• [DATA IN THIS EXERCISE]:
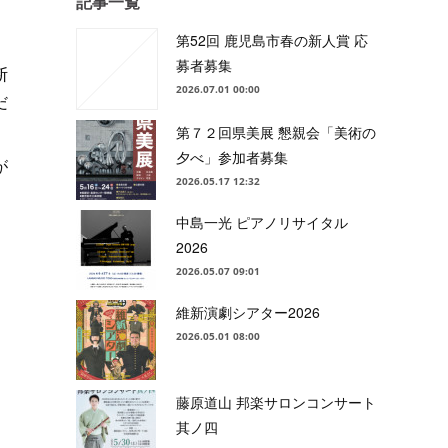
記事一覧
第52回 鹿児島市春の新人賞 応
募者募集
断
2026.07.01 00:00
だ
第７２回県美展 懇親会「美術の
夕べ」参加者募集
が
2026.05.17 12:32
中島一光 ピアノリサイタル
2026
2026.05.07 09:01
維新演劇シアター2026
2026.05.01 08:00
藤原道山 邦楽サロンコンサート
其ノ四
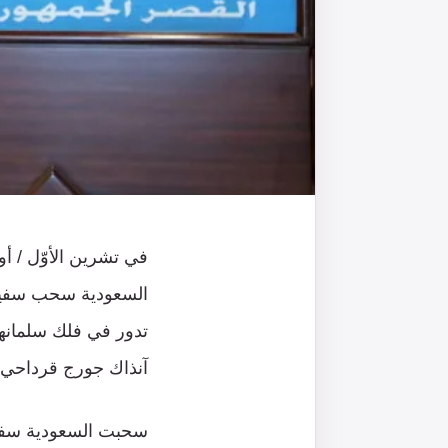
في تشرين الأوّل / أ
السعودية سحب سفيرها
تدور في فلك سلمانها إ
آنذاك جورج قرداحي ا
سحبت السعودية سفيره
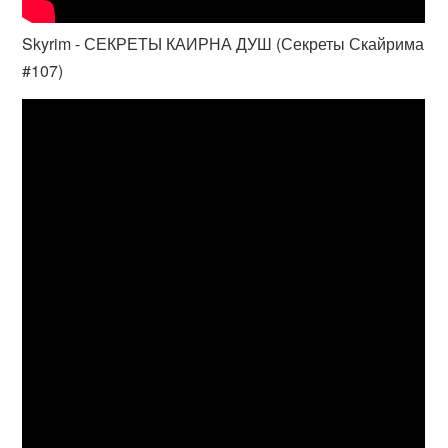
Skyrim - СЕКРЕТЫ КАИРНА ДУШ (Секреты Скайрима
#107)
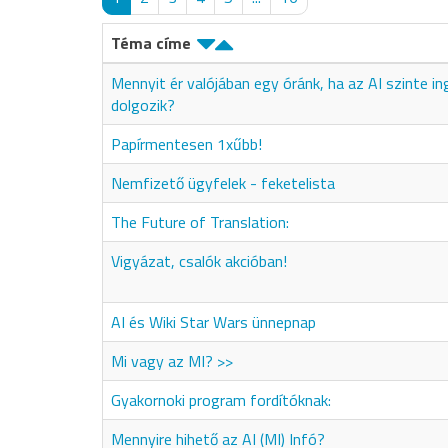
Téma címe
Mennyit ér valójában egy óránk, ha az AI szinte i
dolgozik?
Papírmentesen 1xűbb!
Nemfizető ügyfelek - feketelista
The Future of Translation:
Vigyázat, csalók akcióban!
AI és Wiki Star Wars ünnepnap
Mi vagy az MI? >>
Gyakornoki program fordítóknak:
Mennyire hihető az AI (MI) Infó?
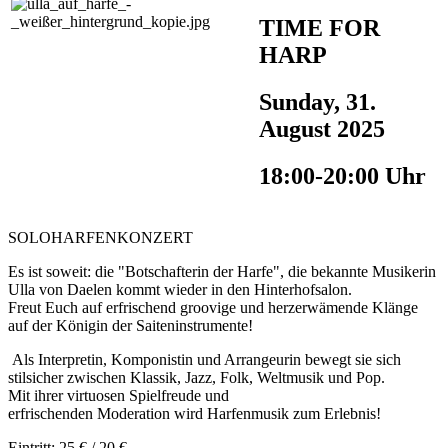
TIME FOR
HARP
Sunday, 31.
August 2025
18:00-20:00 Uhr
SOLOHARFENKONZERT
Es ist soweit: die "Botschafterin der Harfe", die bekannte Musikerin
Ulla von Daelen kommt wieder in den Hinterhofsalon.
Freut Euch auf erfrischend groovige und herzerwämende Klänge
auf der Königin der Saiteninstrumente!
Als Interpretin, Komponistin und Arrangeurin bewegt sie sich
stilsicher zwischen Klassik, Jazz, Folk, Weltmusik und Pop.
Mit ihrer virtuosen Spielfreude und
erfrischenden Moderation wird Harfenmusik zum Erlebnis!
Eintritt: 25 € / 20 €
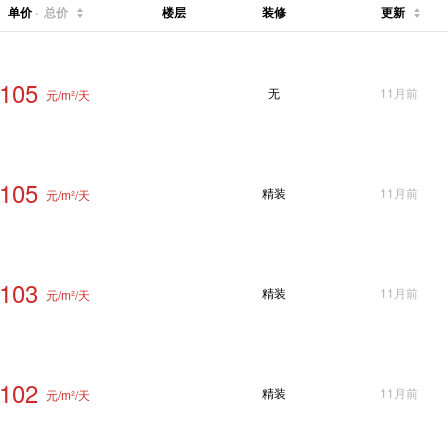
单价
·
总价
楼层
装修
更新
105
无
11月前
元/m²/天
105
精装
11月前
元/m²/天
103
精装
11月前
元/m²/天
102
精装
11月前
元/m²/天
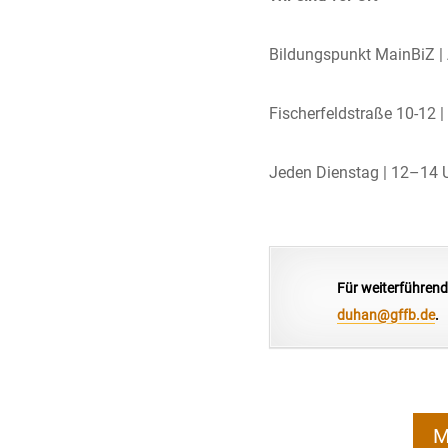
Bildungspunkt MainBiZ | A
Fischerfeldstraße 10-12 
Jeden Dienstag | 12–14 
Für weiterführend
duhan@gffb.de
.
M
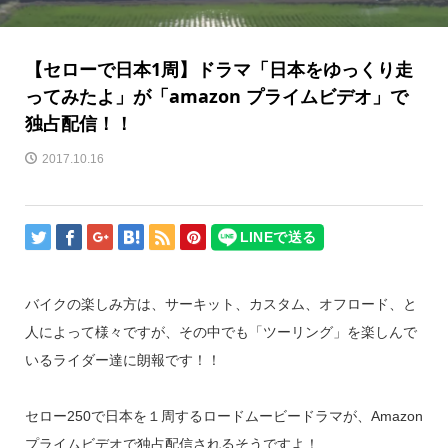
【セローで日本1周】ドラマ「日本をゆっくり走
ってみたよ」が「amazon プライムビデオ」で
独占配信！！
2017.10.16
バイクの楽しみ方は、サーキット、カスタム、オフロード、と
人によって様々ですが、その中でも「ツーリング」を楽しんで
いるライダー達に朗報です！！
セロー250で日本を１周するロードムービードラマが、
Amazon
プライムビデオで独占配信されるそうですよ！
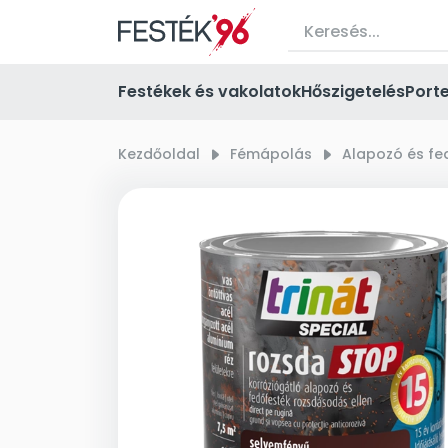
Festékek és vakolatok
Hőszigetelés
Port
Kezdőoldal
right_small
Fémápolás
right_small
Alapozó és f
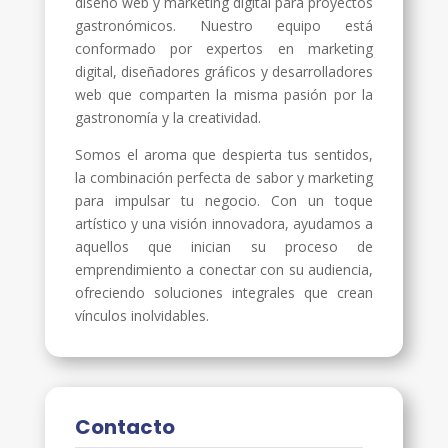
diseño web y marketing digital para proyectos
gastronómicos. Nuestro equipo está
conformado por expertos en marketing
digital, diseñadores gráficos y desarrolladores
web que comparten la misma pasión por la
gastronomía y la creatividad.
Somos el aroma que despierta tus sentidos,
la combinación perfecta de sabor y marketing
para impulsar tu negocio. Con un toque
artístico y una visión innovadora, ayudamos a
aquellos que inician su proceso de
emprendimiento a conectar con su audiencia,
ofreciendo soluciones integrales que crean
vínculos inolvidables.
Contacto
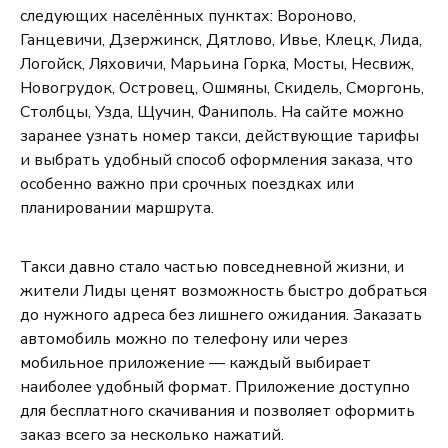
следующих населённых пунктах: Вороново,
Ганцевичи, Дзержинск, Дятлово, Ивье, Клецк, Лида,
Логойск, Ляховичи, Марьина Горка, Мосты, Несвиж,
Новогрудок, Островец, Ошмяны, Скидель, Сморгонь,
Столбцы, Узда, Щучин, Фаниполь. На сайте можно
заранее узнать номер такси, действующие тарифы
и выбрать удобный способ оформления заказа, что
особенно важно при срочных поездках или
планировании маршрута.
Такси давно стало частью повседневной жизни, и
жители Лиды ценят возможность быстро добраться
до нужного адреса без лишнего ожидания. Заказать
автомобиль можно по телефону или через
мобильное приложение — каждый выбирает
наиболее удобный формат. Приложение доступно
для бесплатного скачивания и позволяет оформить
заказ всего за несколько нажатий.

• [TASK DIRECTIONS]: Could the listing above be transcribed exactly, with the pictures left out?

• [TASK RESPONSE]:
記事一覧
第52回 鹿児島市春の新人賞 応
募者募集
断
2026.07.01 00:00
だ
第７２回県美展 懇親会「美術の
夕べ」参加者募集
が
2026.05.17 12:32
中島一光 ピアノリサイタル
2026
2026.05.07 09:01
維新演劇シアター2026
2026.05.01 08:00
藤原道山 邦楽サロンコンサート
其ノ四
في تشرين الأوّل / أ
السعودية سحب سفيرها
تدور في فلك سلمانها إ
آنذاك جورج قرداحي ا
سحبت السعودية سفيره
Skyrim - СЕКРЕТЫ КАИРНА ДУШ (Секреты Скайрима
#107)
Téma címe
Mennyit ér valójában egy óránk, ha az AI szinte i
dolgozik?
Papírmentesen 1xűbb!
Nemfizető ügyfelek - feketelista
The Future of Translation:
Vigyázat, csalók akcióban!
AI és Wiki Star Wars ünnepnap
Mi vagy az MI? >>
Gyakornoki program fordítóknak:
Mennyire hihető az AI (MI) Infó?
TIME FOR
HARP
Sunday, 31.
August 2025
18:00-20:00 Uhr
SOLOHARFENKONZERT
Es ist soweit: die "Botschafterin der Harfe", die bekannte Musikerin
Ulla von Daelen kommt wieder in den Hinterhofsalon.
Freut Euch auf erfrischend groovige und herzerwämende Klänge
auf der Königin der Saiteninstrumente!
Als Interpretin, Komponistin und Arrangeurin bewegt sie sich
stilsicher zwischen Klassik, Jazz, Folk, Weltmusik und Pop.
Mit ihrer virtuosen Spielfreude und
erfrischenden Moderation wird Harfenmusik zum Erlebnis!
Eintritt: 25 € / 20 €
单价
·
总价
楼层
装修
更新
105
无
11月前
元/m²/天
105
精装
11月前
元/m²/天
103
精装
11月前
元/m²/天
102
精装
11月前
元/m²/天
Bildungspunkt MainBiZ | A
Fischerfeldstraße 10-12 
Jeden Dienstag | 12–14 
Für weiterführend
duhan@gffb.de
.
M
【セローで日本1周】ドラマ「日本をゆっくり走
ってみたよ」が「amazon プライムビデオ」で
独占配信！！
2017.10.16
バイクの楽しみ方は、サーキット、カスタム、オフロード、と
人によって様々ですが、その中でも「ツーリング」を楽しんで
いるライダー達に朗報です！！
セロー250で日本を１周するロードムービードラマが、
Amazon
プライムビデオで独占配信されるそうですよ！
Festékek és vakolatok
Hőszigetelés
Port
Kezdőoldal
right_small
Fémápolás
right_small
Alapozó és f
diseño web y marketing digital para proyectos
gastronómicos. Nuestro equipo está
conformado por expertos en marketing
digital, diseñadores gráficos y desarrolladores
web que comparten la misma pasión por la
gastronomía y la creatividad.
Somos el aroma que despierta tus sentidos,
la combinación perfecta de sabor y marketing
para impulsar tu negocio. Con un toque
artístico y una visión innovadora, ayudamos a
aquellos que inician su proceso de
emprendimiento a conectar con su audiencia,
ofreciendo soluciones integrales que crean
vínculos inolvidables.
Contacto
следующих населённых пунктах: Вороново,
Ганцевичи, Дзержинск, Дятлово, Ивье, Клецк, Лида,
Логойск, Ляховичи, Марьина Горка, Мосты, Несвиж,
Новогрудок, Островец, Ошмяны, Скидель, Сморгонь,
Столбцы, Узда, Щучин, Фаниполь. На сайте можно
заранее узнать номер такси, действующие тарифы
и выбрать удобный способ оформления заказа, что
особенно важно при срочных поездках или
планировании маршрута.
Такси давно стало частью повседневной жизни, и
жители Лиды ценят возможность быстро добраться
до нужного адреса без лишнего ожидания. Заказать
автомобиль можно по телефону или через
мобильное приложение — каждый выбирает
наиболее удобный формат. Приложение доступно
для бесплатного скачивания и позволяет оформить
заказ всего за несколько нажатий.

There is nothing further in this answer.